Невольное восклицание вырвалось из уст Перетти.
— Что с вами, святой отец? — спросила Диомира.
— Ничего… Продолжай, дочь моя, твой рассказ меня интересует, — отвечал монах, припоминая этот страшный эпизод, которого он был свидетелем в молодости, и клятву, данную им тогда, — беспощадно преследовать благородных злодеев, вырывающих дочерей из объятий их родителей, если когда-нибудь власть попадет к нему в руки.
Диомира продолжала.
— Когда я родилась, синьор Сан-Фиоренцо уже охладел к моей матери и начал обращаться с нею чрезвычайно грубо.
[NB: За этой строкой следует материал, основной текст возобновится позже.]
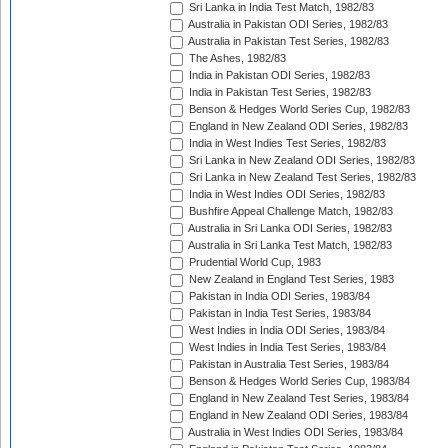
Sri Lanka in India Test Match, 1982/83
Australia in Pakistan ODI Series, 1982/83
Australia in Pakistan Test Series, 1982/83
The Ashes, 1982/83
India in Pakistan ODI Series, 1982/83
India in Pakistan Test Series, 1982/83
Benson & Hedges World Series Cup, 1982/83
England in New Zealand ODI Series, 1982/83
India in West Indies Test Series, 1982/83
Sri Lanka in New Zealand ODI Series, 1982/83
Sri Lanka in New Zealand Test Series, 1982/83
India in West Indies ODI Series, 1982/83
Bushfire Appeal Challenge Match, 1982/83
Australia in Sri Lanka ODI Series, 1982/83
Australia in Sri Lanka Test Match, 1982/83
Prudential World Cup, 1983
New Zealand in England Test Series, 1983
Pakistan in India ODI Series, 1983/84
Pakistan in India Test Series, 1983/84
West Indies in India ODI Series, 1983/84
West Indies in India Test Series, 1983/84
Pakistan in Australia Test Series, 1983/84
Benson & Hedges World Series Cup, 1983/84
England in New Zealand Test Series, 1983/84
England in New Zealand ODI Series, 1983/84
Australia in West Indies ODI Series, 1983/84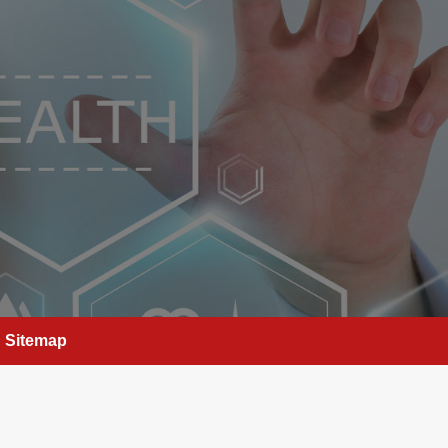
Sitemap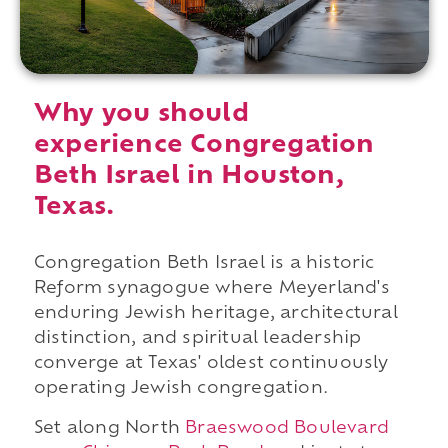
Why you should
experience Congregation
Beth Israel in Houston,
Texas.
Congregation Beth Israel is a historic
Reform synagogue where Meyerland's
enduring Jewish heritage, architectural
distinction, and spiritual leadership
converge at Texas' oldest continuously
operating Jewish congregation.
Set along North
Braeswood Boulevard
Недовольный тем, что родилась дочь, а не сын, синьор прогнал нас обеих, меня и мать, в кухню. В это время моя мать была еще очень молода и красива. Слуги синьора Сан-Фиоренцо, видя, что их барин окончательно разочаровался в своей любовнице, начали позволять с ней разные грубости, полные возмутительного цинизма. Когда мне было семь лет от роду, раз двое слуг поспорили, кому обладать матерью, ни один из них не хотел уступить ее другому, хотя моя мать, конечно, не согласилась бы на их гнусные предложения и скорее предпочла бы смерть такому позору, тем не менее, претенденты горячились и спорили. Злоба одного из негодяев дошла до крайних пределов. Он выхватил нож и вскричал: «В таком случае пусть же она никому не достанется!», погружая нож по самую рукоятку в грудь моей матери. Несчастная тут же упала мертвая, и ее кровь брызнула мне в лицо.
— Как у вас хватает силы рассказывать такие ужасы? — прошептал Перетти.
— Да, святой отец, хватает, — с горькой иронией отвечала куртизанка, — пролитая кровь моей матери памятна мне, я ее вижу постоянно перед собой и в особенности в те минуты, когда ползают у ног моих знатные синьоры…
— Продолжай, дочь моя, я слушаю.
— Синьор Сан-Фиоренцо кончил дурно. Среди соседей он имел много врагов. В одну темную ночь мы увидели пламя, охватившее стены замка, и услышали свирепые крики бандитов, в миг все было уничтожено и разграблено. Меня увезли, и я попала к синьору Атилло Браччи, хозяину большого, укрепленного замка, мне тогда было всего одиннадцать лет от роду, все находили, что я была необыкновенно хороша собой и развита не по летам. Синьор Атилло Браччи воспользовался своим правом надо мной…
Рассказ этот произвел глубокое впечатление на Перетти. Кардинал верил в святую справедливость, но находил, что есть средство еще более действенное — виселица — и страшно сожалел, что власть не находится в его руках.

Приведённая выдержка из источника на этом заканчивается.